Networking a Dungeon Crawl

Jeff · August 17, 2005, 7:30pm

Yeah FWIU I think I would call AOE’s solution “turn based” rather then lock-step myself.

Your scheme si kidn of a hybrid. Its actually closest in some ways to lock-step plus latency buffering, but your sort of future-buffering rather then input buffering.

I need to thin ka bit about what the advantages/disadvantages are.

One qustion I have is, what do you do if someoen gets a really bad latency spike and misses getting a scheduled move unti lafter that time? Do you stall their game? If so, what “time” are future mvoes made at when they hit the sevrer?

Seems like getting thsi right coudl get kidna complex…

Alan_W · August 17, 2005, 7:38pm

Isn’t it impossible to receive commands from other clients that are too far in the past or future?

I thought that a client couldn’t move past the next clock tick until it had received the command set from every other client for that clock tick. Clients cannot therefore fall behind or get ahead of other clients.

i.e.
Tick = 0
Client sends command set for interval 0->1 to every other player
Client waits until it has received command set from every other player
Client updates game state
Tick = 1

On top of that you build an interpolator for intermediate states. If this is fully deterministic all clients will do the same thing.

The drawback I believe is that the player inputs can’t be processed until you have a full intervals worth, which is sent to the server. Surely this means that the game still lags by one lockstep interval. i.e. I don’t think it solves the problem which caused Kev to consider lock-step in the first place. I think it does solve the issue of how to synchronise AI players without using a huge amount of network bandwidth.

I think there’s some articles about lockstep in one of the GEMs series. #3 I think (not checked)

Caution: : Alan is pontificating on something he knows nothing about.

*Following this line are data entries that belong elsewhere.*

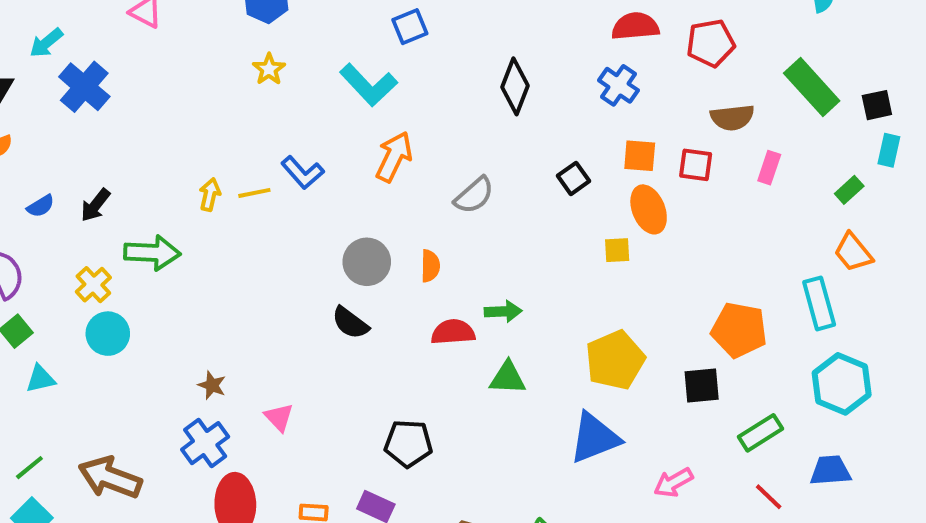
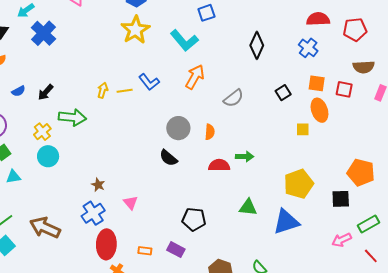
yellow star: (269, 69) -> (135, 30), size x1.8
green triangle: (508, 378) -> (248, 207), moved
pink arrow: (673, 483) -> (342, 240), moved

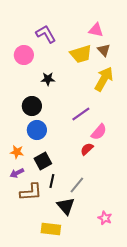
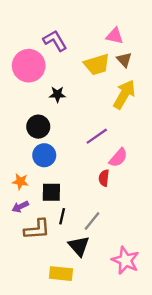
pink circle: (24, 55) -> (29, 66), size x1.4
red semicircle: (87, 149) -> (104, 178), turned -40
black square: (43, 161) -> (51, 192), turned 30
pink star: (105, 218) -> (125, 260), size x1.6

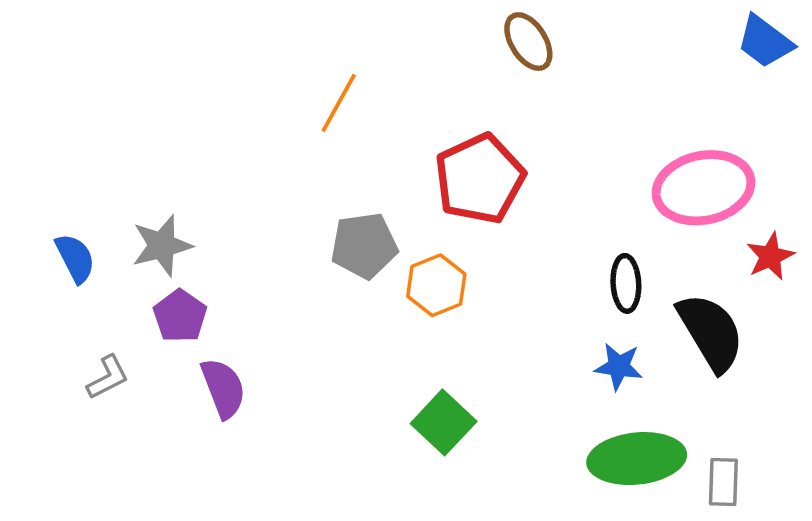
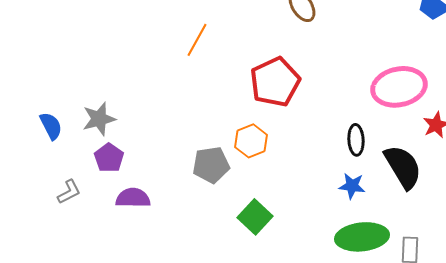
gray pentagon: (364, 246) -> (211, 165), moved
purple semicircle: (223, 388) -> (133, 198), turned -68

Orangy_Tang · August 17, 2005, 7:44pm

You’d have to. But then as they’re no longer sending current commands everyone else eventually reaches the end of their buffer and ends up waiting themselves for the spiked player to catch up.

It messes with your head, but lockstep is surprisingly robust with just a few simple rules (assuming you can keep it deterministic). ;D

kevglass · August 17, 2005, 8:29pm

What Alan described is what I understood to be pure lockstep, you’ve basically got to have confirmation that everyone has reached a particular frame before continuing. I don’t really want to do this.

If one player is lagging behind I’d like it lag their commands getting distributed but not the game. If you’ve got a terrible ping then your command response will be terrible (up to a point when you actually run too slowly and start recieving commands for the past and hence have lagged out).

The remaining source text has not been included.